A survey by OnePoll on behalf of security company McAfee has revealed that only 13 percent of the British public have considered this possibility. 2,000 UK adults, aged 18 and above, were polled in June 2012, and only a small number of them are concerned with cyber threats spoiling their glee at the Olympic games.
According to OnePoll, many remained oblivious of the methods that can be used to scam someone at such high-profile events -- including phishing scams, messages and images sent via Bluetooth, fake lotteries and ticket sales. McAfee has already discovered and prevented a number of these operations.
Speaking at the recent Lord Mayor's Annual Defence and Security Lecture, head of MI5 Jonathan Evans sad security preparations were "well underway", but an "astonishing" number of cyber attacks is a threat to sporting spectators.
However, not all hope is lost. The report did find that many were taking precautions to protect themselves against risks they may face during sporting events:
- 65 percent stated they will add a PIN code to their smartphone device;
- 61 percent plan to switch off Bluetooth services on their smartphones before attending sporting events;
- 32 percent said they were considering installing security software onto their device.

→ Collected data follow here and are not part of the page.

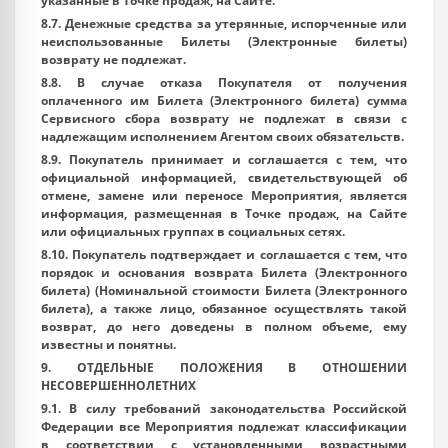
указанные в Точке продаж, на Сайте.
8.7. Денежные средства за утерянные, испорченные или
неиспользованные Билеты (Электронные билеты)
возврату не подлежат.
8.8. В случае отказа Покупателя от получения
оплаченного им Билета (Электронного билета) сумма
Сервисного сбора возврату не подлежат в связи с
надлежащим исполнением Агентом своих обязательств.
8.9. Покупатель принимает и соглашается с тем, что
официальной информацией, свидетельствующей об
отмене, замене или переносе Мероприятия, является
информация, размещенная в Точке продаж, на Сайте
или официальных группах в социальных сетях.
8.10. Покупатель подтверждает и соглашается с тем, что
порядок и основания возврата Билета (Электронного
билета) (Номинальной стоимости Билета (Электронного
билета), а также лицо, обязанное осуществлять такой
возврат, до него доведены в полном объеме, ему
известны и понятны.
9. ОТДЕЛЬНЫЕ ПОЛОЖЕНИЯ В ОТНОШЕНИИ
НЕСОВЕРШЕННОЛЕТНИХ
9.1. В силу требований законодательства Российской
Федерации все Мероприятия подлежат классификации
в соответствии с установленными возрастными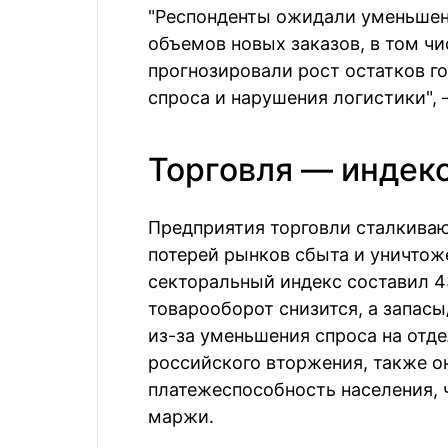
"Респонденты ожидали уменьшен
объемов новых заказов, в том чи
прогнозировали рост остатков г
спроса и нарушения логистики", 
Торговля — индекс
Предприятия торговли сталкива
потерей рынков сбыта и уничтож
секторальный индекс составил 4
товарооборот снизится, а запасы
из-за уменьшения спроса на отд
российского вторжения, также он
платежеспособность населения, 
маржи.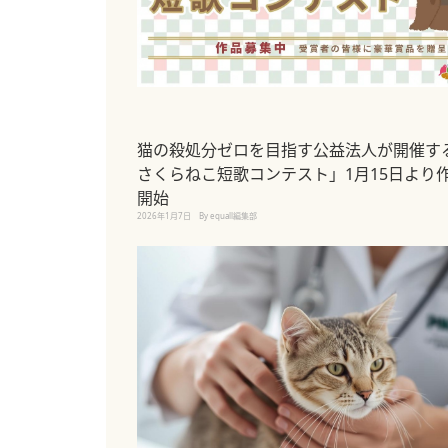
猫の殺処分ゼロを目指す公益法人が開催す
さくらねこ短歌コンテスト」1月15日より
開始
2026年1月7日
By equall編集部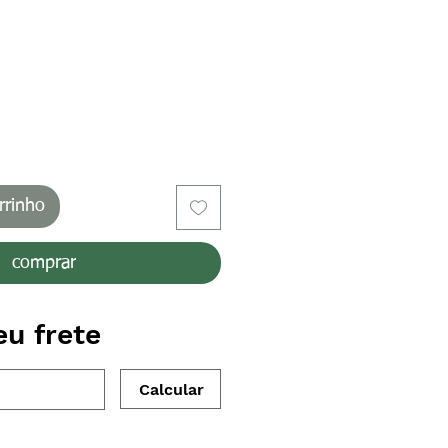
rrinho
comprar
eu frete
Calcular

But how to adequately protect yourself at these events? Raj Samani, CTO EMEA at McAfee said:
"There are some very simple steps that everyone can take to protect themselves and their devices from cyber sporting scams this summer. Firstly, think twice before jumping on a public Wi-Fi connection -- they're hotbeds for data theft and scamming. Secondly, turn off file-sharing when you are on the move to prevent hackers from stealing sensitive data from your mobile device. Thirdly, turn off geo-tagging on your mobile device before posting photos on sites like Facebook so your location information won't fall into the wrong hands.
Finally, if it looks too good to be true, it normally is. Be wary of phony websites, emails, texts and pop-ads offering deals on tickets to sporting events."